It has already been demonstrated by anthropological research that distinct villages retained isolation and preserved genetic structure through many centuries, revealing a number of extremely rare variants or haplotypes with common frequencies (12-27). This led to the identification of at least 7 Mendelian diseases in specific islands or even villages (Table 1). In 9 villages from the islands of Rab, Vis, Mljet, and Lastovo, we conducted measurements of 10 quantitative traits and demonstrated numerous apparent clusters of individuals with extreme values originating from particular villages. This was done in a random sample of 100 persons from each village, carefully selected from voting lists or medical records, and using unified methods and a single biochemical laboratory of international standard (42).

The “village effect” in this metapopulation of human genetic isolates, which apparently explains highly prevalent clustering of individuals from the specific villages in the extreme tails of the distributions of trait values, probably results from the joint action of factors related to variation in environment, population genetic structure, and data collection between the villages. Since we made strenuous efforts to minimize differences related to data collection and analysis, we need to investigate the possible role of the other two variables.

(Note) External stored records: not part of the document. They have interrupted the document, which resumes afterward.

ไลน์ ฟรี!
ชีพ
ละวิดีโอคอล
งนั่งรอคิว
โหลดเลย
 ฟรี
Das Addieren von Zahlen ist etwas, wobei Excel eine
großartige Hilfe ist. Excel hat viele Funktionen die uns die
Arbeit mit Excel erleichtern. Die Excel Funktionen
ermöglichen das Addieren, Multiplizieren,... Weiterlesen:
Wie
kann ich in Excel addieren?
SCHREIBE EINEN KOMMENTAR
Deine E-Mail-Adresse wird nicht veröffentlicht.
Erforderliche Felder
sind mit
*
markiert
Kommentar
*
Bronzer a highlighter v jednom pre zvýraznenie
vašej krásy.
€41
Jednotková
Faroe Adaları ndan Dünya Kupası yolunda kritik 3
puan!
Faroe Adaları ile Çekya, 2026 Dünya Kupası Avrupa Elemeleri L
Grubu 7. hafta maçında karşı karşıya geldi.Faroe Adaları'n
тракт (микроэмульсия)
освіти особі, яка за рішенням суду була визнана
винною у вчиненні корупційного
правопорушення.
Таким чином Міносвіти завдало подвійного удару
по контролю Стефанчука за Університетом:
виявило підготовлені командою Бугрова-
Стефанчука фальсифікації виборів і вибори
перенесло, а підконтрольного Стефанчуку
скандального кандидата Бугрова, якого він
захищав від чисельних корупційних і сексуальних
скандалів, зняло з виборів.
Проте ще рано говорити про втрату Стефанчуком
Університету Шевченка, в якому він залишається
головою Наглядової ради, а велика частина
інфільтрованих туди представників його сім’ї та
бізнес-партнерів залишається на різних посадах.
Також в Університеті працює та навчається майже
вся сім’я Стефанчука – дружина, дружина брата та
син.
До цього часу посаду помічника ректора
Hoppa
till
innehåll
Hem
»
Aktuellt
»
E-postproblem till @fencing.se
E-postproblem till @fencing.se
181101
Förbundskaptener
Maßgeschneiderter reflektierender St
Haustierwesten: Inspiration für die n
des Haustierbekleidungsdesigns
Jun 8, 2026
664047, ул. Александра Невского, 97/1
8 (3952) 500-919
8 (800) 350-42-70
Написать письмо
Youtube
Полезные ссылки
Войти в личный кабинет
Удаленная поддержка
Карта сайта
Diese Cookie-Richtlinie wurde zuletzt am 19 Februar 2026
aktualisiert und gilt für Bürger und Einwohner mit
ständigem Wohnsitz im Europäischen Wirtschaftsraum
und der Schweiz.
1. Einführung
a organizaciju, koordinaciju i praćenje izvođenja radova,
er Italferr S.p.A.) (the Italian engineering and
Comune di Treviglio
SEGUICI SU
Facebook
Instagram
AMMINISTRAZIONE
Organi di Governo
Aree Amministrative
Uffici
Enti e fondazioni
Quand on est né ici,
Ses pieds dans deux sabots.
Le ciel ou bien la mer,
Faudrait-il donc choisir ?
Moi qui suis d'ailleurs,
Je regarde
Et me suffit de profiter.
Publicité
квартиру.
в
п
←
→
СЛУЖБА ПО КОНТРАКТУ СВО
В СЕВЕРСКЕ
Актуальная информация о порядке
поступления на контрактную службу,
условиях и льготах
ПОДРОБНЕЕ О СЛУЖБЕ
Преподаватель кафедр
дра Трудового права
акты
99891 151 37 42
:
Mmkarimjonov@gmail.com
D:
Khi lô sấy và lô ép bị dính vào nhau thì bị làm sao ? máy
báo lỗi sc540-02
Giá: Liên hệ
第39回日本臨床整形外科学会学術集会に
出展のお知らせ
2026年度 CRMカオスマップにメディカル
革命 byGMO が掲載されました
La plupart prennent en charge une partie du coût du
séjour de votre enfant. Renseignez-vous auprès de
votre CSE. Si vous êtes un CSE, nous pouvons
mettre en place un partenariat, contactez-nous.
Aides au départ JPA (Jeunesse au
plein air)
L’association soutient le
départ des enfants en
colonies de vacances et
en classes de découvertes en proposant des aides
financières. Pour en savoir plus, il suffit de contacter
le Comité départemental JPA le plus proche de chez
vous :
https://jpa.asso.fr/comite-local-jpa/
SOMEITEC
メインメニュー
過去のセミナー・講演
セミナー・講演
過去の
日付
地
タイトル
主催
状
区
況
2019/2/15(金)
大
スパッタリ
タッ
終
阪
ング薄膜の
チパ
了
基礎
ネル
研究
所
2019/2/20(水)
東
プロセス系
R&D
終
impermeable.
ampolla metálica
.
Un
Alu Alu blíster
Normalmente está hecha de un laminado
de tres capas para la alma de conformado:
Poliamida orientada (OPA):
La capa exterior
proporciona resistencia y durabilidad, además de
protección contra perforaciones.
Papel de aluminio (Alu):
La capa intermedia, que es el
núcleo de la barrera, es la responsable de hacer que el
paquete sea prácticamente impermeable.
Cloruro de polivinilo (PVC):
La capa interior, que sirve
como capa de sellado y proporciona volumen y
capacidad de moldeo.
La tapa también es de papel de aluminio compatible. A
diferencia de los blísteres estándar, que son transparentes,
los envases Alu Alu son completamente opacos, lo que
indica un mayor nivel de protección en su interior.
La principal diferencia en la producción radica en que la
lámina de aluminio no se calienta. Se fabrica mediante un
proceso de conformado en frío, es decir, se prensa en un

Another possible confounding effect that could, at least in theory, be responsible for modifying the values of measured traits are the prescribed medications. We obtained the information about the medications taken from each examinee in this study. The level of medication prescription in these isolated communities is rather low, and about 50% of the examinees do not take any medication regularly. Among the prescribed medications, no single product was being taken regularly by more than 20 persons (ie, only 2% of the sample). The most commonly prescribed groups of drugs were painkillers, antihypertensives, antiarrythmics, and anxyolitics. Among the drugs that could significantly affect the results of our study, antihypertensives were being taken by 8-15% of the population in the studied villages, with no statistically significant differences in age-standardized prevalence among the villages. Other drugs, such as statins to reduce serum lipid levels, were only taken by 1% of the examinees in the sample, whereas glucose regulators were being taken regularly by less than 2% of the examinees. Therefore, given the magnitude of the observed village-specific effects on the clustering of the examinees in the tails of value distributions, we believe that the differences in medication prescription could not have possibly been responsible for the observed results.

Based on these results, an early epidemiological assessment, performed in this study, seems to generally be supportive of the feasibility of the proposed strategy. We hope that further analysis of specific clusters of extreme QT values identified in this study will indeed expose at least a few underlying Mendelian variants of large effect influencing measured QTs of interest. If so, this approach could become a feasible supplementary effort to the Hap-Map project, which is designed to find common variants in the human genome associated with common diseases (43).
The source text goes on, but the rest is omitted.